To explain these findings, the study authors noted that nevirapine has good penetration into anatomic "compartments" that can serve as viral reservoirs, such as the brain and genital tract. Controlling HIV in these compartments may prevent the virus from escaping and starting to replicate in the blood.

However, the investigators cautioned that the clinical relevance of having a viral load below 1 copy/mL is unclear. Further research is needed to determine, for example, how low-level residual virus affects systemic immune activation and inflammation, which have been linked to premature immune system aging and increased risk of non-AIDS conditions such as cardiovascular disease.

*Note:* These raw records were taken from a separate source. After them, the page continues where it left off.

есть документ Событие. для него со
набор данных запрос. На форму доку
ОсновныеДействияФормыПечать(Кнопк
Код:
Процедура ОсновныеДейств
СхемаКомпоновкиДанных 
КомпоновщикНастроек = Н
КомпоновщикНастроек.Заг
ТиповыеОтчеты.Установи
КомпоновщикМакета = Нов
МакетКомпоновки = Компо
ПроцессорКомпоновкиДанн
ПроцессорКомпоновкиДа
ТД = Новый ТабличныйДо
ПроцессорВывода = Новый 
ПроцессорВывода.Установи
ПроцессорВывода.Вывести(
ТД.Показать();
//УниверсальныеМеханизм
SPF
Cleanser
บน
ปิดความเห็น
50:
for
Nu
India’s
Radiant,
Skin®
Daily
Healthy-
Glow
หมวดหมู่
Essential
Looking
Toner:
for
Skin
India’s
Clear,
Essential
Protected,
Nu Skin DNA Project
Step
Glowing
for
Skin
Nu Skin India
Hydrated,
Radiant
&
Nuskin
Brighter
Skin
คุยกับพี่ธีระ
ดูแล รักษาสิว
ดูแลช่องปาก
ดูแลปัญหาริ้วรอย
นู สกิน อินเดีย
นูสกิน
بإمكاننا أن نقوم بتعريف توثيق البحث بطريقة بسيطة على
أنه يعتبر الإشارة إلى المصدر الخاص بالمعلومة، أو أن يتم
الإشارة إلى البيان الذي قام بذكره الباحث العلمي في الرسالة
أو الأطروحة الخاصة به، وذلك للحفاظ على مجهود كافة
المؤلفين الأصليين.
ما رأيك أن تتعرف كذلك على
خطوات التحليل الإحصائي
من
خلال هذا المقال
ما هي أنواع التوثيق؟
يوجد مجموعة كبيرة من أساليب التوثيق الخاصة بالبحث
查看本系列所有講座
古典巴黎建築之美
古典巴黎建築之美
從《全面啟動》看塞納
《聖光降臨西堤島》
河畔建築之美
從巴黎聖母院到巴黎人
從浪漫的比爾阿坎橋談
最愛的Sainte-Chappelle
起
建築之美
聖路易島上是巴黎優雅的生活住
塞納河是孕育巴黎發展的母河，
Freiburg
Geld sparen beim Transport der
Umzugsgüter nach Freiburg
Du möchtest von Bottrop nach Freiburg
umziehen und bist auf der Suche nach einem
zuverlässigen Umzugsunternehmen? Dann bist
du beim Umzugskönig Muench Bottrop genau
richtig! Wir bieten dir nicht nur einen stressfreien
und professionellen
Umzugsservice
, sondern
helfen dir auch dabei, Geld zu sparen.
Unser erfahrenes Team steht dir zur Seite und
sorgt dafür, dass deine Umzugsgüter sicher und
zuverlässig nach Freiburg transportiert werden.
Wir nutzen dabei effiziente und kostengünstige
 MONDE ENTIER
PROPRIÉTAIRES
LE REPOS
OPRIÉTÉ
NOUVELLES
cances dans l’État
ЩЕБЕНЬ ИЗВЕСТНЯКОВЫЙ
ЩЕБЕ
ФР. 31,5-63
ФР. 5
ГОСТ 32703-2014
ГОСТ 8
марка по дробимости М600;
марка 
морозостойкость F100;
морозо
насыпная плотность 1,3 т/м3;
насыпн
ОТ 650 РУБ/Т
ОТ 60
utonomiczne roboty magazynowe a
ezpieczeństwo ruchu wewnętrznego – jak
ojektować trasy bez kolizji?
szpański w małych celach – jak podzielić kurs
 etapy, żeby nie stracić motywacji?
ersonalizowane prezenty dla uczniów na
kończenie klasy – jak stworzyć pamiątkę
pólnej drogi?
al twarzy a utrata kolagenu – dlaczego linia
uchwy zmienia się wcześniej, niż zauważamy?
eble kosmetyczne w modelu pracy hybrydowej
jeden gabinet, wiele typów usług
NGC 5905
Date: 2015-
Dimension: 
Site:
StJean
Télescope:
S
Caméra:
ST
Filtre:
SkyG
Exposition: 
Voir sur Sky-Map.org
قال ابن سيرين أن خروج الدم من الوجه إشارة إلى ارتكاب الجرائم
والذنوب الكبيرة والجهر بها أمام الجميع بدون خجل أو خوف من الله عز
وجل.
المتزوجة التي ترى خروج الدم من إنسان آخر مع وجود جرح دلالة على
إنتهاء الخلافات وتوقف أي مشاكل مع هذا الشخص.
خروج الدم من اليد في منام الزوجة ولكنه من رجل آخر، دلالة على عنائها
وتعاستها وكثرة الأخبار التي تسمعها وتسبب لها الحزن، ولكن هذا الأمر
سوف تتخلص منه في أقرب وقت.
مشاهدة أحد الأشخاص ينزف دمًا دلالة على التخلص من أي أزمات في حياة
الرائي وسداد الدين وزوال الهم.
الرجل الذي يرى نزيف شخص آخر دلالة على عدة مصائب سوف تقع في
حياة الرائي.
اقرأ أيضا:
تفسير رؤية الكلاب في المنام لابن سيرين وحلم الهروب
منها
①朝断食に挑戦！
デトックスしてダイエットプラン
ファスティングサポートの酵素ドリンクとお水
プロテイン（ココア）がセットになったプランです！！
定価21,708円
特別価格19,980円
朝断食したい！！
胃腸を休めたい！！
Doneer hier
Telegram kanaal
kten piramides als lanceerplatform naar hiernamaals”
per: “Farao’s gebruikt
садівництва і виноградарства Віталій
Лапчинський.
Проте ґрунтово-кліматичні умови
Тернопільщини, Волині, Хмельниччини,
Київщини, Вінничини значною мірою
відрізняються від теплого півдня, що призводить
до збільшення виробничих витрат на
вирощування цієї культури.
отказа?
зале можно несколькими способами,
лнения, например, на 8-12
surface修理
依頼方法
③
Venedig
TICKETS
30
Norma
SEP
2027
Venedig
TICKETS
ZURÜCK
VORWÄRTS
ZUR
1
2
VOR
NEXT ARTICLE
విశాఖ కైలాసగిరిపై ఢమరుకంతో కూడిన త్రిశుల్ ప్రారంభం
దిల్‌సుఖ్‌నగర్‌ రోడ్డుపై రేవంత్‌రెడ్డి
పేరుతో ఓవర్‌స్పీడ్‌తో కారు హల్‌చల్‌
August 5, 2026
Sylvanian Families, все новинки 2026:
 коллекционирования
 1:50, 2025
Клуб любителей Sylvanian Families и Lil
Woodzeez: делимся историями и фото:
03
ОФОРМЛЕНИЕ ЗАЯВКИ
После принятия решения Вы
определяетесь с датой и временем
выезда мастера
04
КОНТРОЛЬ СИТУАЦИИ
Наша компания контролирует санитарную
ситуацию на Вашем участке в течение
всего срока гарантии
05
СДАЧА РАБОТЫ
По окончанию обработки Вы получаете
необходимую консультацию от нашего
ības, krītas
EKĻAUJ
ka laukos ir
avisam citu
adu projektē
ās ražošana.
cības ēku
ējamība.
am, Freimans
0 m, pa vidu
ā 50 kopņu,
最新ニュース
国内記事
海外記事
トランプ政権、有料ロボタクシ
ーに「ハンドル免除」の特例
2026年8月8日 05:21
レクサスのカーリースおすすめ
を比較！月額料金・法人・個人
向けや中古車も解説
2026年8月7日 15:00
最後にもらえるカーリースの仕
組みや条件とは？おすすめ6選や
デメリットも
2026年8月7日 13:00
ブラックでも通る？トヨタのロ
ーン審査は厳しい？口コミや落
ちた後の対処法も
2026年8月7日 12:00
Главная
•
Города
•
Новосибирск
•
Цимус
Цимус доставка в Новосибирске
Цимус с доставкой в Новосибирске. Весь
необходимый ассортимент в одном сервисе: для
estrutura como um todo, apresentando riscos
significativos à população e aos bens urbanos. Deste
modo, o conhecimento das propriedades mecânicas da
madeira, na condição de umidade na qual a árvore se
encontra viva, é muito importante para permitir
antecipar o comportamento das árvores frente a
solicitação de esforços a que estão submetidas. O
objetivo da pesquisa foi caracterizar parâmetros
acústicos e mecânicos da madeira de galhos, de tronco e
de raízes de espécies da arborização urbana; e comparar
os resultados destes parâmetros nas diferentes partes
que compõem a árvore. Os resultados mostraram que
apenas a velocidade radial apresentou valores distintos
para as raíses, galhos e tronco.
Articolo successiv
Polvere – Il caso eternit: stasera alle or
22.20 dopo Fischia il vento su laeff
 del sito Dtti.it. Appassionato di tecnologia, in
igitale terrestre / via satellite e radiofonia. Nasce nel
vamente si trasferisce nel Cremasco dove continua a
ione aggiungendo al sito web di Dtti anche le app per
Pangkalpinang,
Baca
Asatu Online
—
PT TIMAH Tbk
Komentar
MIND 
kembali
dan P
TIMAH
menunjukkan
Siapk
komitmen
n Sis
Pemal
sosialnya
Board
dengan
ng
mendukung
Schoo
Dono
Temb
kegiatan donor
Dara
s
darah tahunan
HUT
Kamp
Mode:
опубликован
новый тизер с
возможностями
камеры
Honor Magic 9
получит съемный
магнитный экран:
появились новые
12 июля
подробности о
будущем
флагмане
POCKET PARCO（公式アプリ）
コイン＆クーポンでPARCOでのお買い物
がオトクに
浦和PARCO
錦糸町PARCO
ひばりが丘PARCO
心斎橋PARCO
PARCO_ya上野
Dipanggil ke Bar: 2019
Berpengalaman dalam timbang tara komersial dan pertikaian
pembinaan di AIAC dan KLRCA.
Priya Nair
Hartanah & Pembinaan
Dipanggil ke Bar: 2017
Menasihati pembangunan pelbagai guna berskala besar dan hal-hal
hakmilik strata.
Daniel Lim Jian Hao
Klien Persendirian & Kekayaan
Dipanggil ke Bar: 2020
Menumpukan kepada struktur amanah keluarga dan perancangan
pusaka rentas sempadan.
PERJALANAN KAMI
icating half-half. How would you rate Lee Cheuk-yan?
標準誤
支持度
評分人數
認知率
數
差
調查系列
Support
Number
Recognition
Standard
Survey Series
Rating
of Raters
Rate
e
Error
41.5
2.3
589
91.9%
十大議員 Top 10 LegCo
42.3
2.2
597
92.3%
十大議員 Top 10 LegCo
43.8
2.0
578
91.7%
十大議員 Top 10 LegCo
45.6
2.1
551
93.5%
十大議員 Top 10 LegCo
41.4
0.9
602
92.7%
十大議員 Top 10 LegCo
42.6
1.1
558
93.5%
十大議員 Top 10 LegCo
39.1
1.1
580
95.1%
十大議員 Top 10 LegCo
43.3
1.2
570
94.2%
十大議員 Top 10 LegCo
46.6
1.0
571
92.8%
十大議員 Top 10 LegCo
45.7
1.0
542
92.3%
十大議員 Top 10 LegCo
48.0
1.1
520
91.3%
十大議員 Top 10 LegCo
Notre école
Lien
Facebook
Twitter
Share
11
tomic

Investigator affiliations: Laboratoire de Virologie, AP-HP, Groupe Hospitalier Pitié-Salpêtrière, UPMC Univ Paris, France; Laboratoire de Virologie, AP-HP, CHU Saint Antoine, France; UPMC Univ Paris, France; Service de Maladies Infectieuses, AP-HP, Hopital Saint-Antoine, France; Boehringer Ingelheim, France; Service de Médecine Interne, AP-HP, Groupe Hospitalier Pitié-Salpetrière, Paris, France; Service de Maladies Infectieuses, AP-HP, Groupe Hospitalier Pitié-Salpêtrière, Paris, France; UPMC Univ Paris, INSERM U943, Paris, France.



S Haim-Boukobza, L Morand-Joubert, P Flandre, and others. Higher efficacy of nevirapine than efavirenz to achieve HIV-1 plasma viral load below 1 copy/ml. AIDS (Abstract). December 13, 2010 (Epub ahead of print).